The next technical advancement associated with the DeepBlue 4.0 product range is the super multi-busbar (SMBB) layout with 16 busbars, which not only reduces the shading and resistive losses but also reduces the impact of the broken fingers and microcracks. High-density encapsulation involving small-spacing interconnection is yet another important attribute of the DeepBlue 4.0 series, which contributes to power improvement, product yield, and reliability, according to Yang.

System-level benefits

The product series comes with generic advantages of TOPCon modules such as lower power degradation, higher bifaciality, better temperature coefficient, and better low-light performance. DeepBlue has a 1st-year degradation of below 1% and linear annual degradation of less than 0.4%, which Yang attributes to a 1.8% additional electricity generation in the 30-year life span of the module. The low temperature coefficient of -0.29 %/°C would generate about 1.5% to 2% additional power even under very high-temperature operating conditions. Another point that adds up in terms of the energy yield is the high bifaciality of 80%, which is expected to translate into 0.8% to 1.2% additional power generation, according to Yang. However, the exact power yield gain is site-specific, depending on the latitude and ground albedo.

Yang also highlights the superior low-light response of its modules, especially at less than 600 W/m² irradiance levels. During early mornings or late evenings with around 400 W/m² irradiance, DeepBlue 4.0 Pro delivers about 0.2% gain in energy yield, claims Yang. The module series has also passed several in-house and 3^rd party reliability testing protocols, demonstrating higher resilience in varied and severe environmental conditions. This makes the modules suitable for diverse application scenarios, which is increasingly becoming a module designing criterion. Different applications require different characteristics, thus an optimized BOM. Yang explains with an example of installations at airports or highways, which might need anti-glare glass to reduce the light reflection.
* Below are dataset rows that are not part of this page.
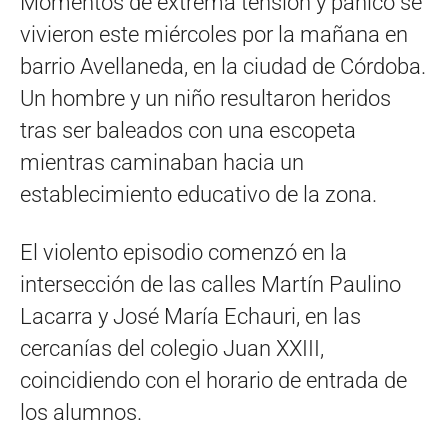
Momentos de extrema tensión y pánico se
vivieron este miércoles por la mañana en
barrio Avellaneda, en la ciudad de Córdoba.
Un hombre y un niño resultaron heridos
tras ser baleados con una escopeta
mientras caminaban hacia un
establecimiento educativo de la zona.
El violento episodio comenzó en la
intersección de las calles Martín Paulino
Lacarra y José María Echauri, en las
cercanías del colegio Juan XXIII,
coincidiendo con el horario de entrada de
los alumnos.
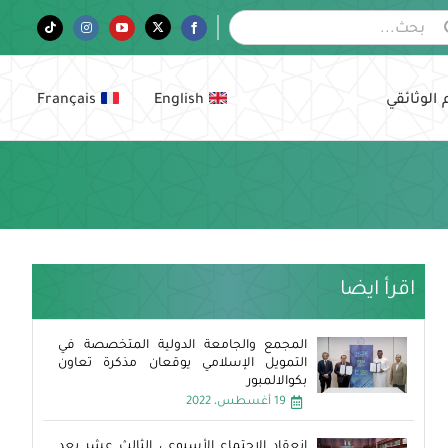
Tiktok
Instagram
YouTube
Twitter
Facebook
 الوثائقي
English
Français
اقرأ ايضا
المجمع والجامعة الدولية المتخصصة في
التمويل الإسلامي يوقعان مذكرة تعاون
بكوالالمبور
19 أغسطس، 2022
انعقاد الاجتماع الأسبوعي الثالث عشر بعد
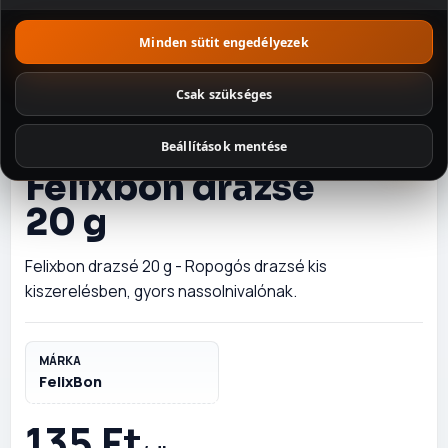
Szószok és
Minden sütit engedélyezek
fűszerek
Csak szükséges
Tészták
Beállítások mentése
Édességek
SÜTEMÉNY ÉS KEKSZ
Felixbon drazsé
Illatosítók és
20 g
háztartás
Csomagajánlatok
Felixbon drazsé 20 g - Ropogós drazsé kis
kiszerelésben, gyors nassolnivalónak.
MÁRKA
FelixBon
135 Ft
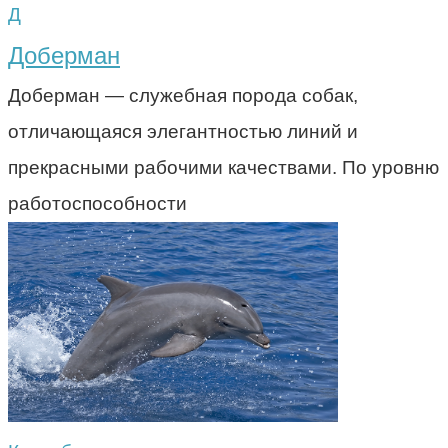
Д
Доберман
Доберман — служебная порода собак,
отличающаяся элегантностью линий и
прекрасными рабочими качествами. По уровню
работоспособности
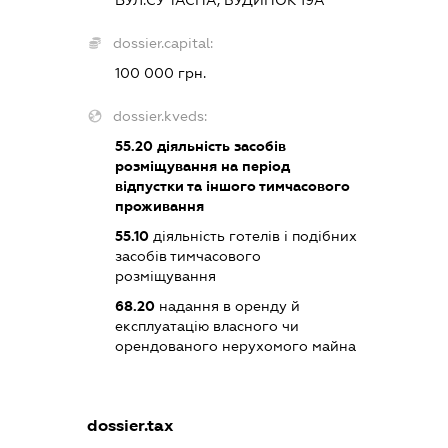
ВУЛ.СУЧАСНА, БУДИНОК 19А
dossier.capital:
100 000 грн.
dossier.kveds:
55.20
діяльність засобів
розміщування на період
відпустки та іншого тимчасового
проживання
55.10
діяльність готелів і подібних
засобів тимчасового
розміщування
68.20
надання в оренду й
експлуатацію власного чи
орендованого нерухомого майна
dossier.tax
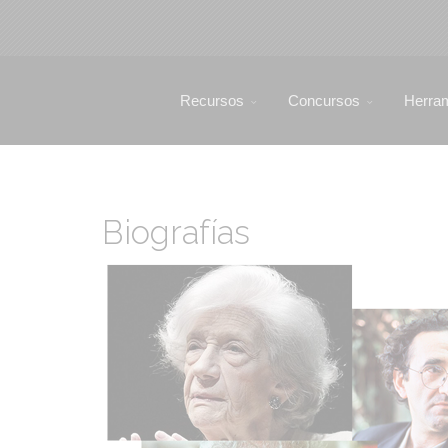
Recursos
Concursos
Herra
Biografías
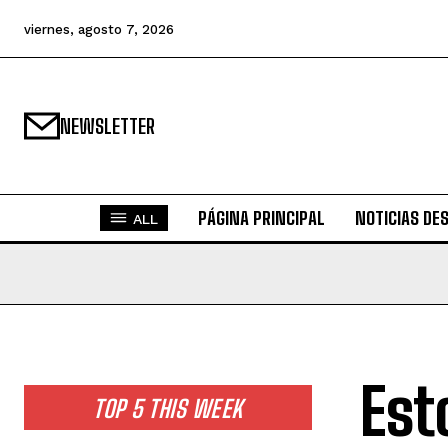
viernes, agosto 7, 2026
NEWSLETTER
PÁGINA PRINCIPAL
NOTICIAS DE
ALL
Est
TOP 5 THIS WEEK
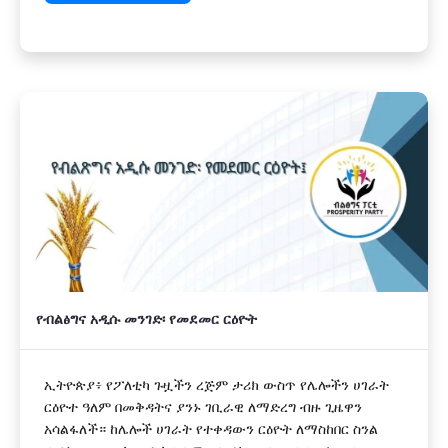
የብልፅግና አዲሱ መንገድ፡ የመደመር ርዕዮት
ኢትዮጵያ፥ የፖለቲካ ጉዟችን ረጅም ታሪክ ውስጥ የሌሎችን ሀገራት
ርዕዮተ ዓለም በመቅዳትና ያንኑ ገቢራዊ ለማድረግ ብዙ ጊዜዋን
አሳልፋለች። ከሌሎች ሀገራት የተቀዳውን ርዕዮት ለማስከበር ስንል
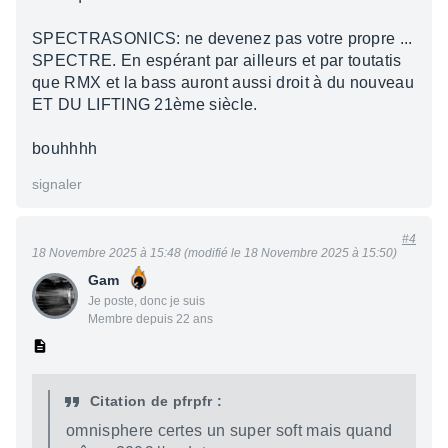
SPECTRASONICS: ne devenez pas votre propre ...
SPECTRE. En espérant par ailleurs et par toutatis
que RMX et la bass auront aussi droit à du nouveau
ET DU LIFTING 21ème siècle.
bouhhhh
signaler
#4
18 Novembre 2025 à 15:48 (modifié le 18 Novembre 2025 à 15:50)
Gam
Je poste, donc je suis
Membre depuis 22 ans
Citation de pfrpfr :
omnisphere certes un super soft mais quand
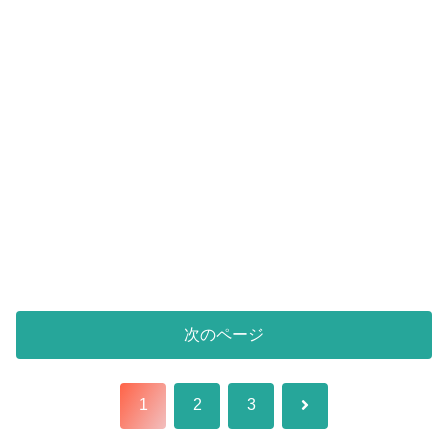
次のページ
次
1
2
3
へ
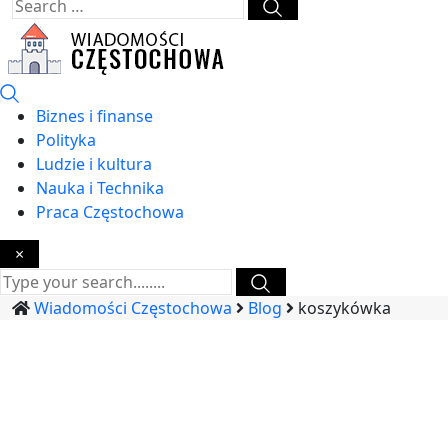
Biznes i finanse
Polityka
Ludzie i kultura
Nauka i Technika
Praca Częstochowa
×
Wiadomości Częstochowa
Blog
koszykówka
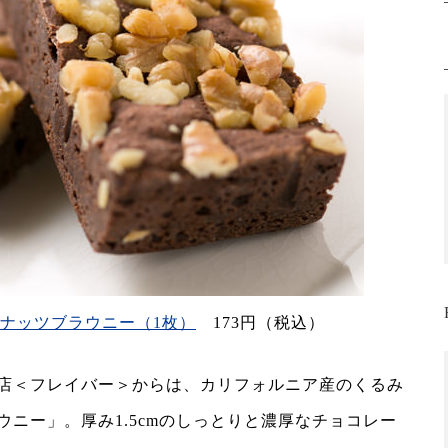
ナッツブラウニー（1枚）
173円（税込）
店＜フレイバー＞からは、カリフォルニア産のくるみ
ニー」。厚み1.5cmのしっとりと濃厚なチョコレー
The rectangular wafer-based modules, especially the 144-cell based JAM72D42/LB with 7.69% lower Voc compared to industry mainstream 182-78-cell module of the same dimensions, allow additional modules to be installed in a single string along with the reduced risk of hotspots in the system. Yang presented the company’s internal assessment taking the example of a 130 MW project in Northwest China in 1P tracking configuration. Its flagship 635 W bifacial JAM72D42/LB model, compared to 182n-72c-580 modules, can bring down BOS costs for this project by up to 5.48%, which translates into 1.52% lower LCOE. Similarly, it reduces the LCOE for a 6 MW C&I and a 20 kW rooftop project by up to 1.68% and 4.69%, respectively.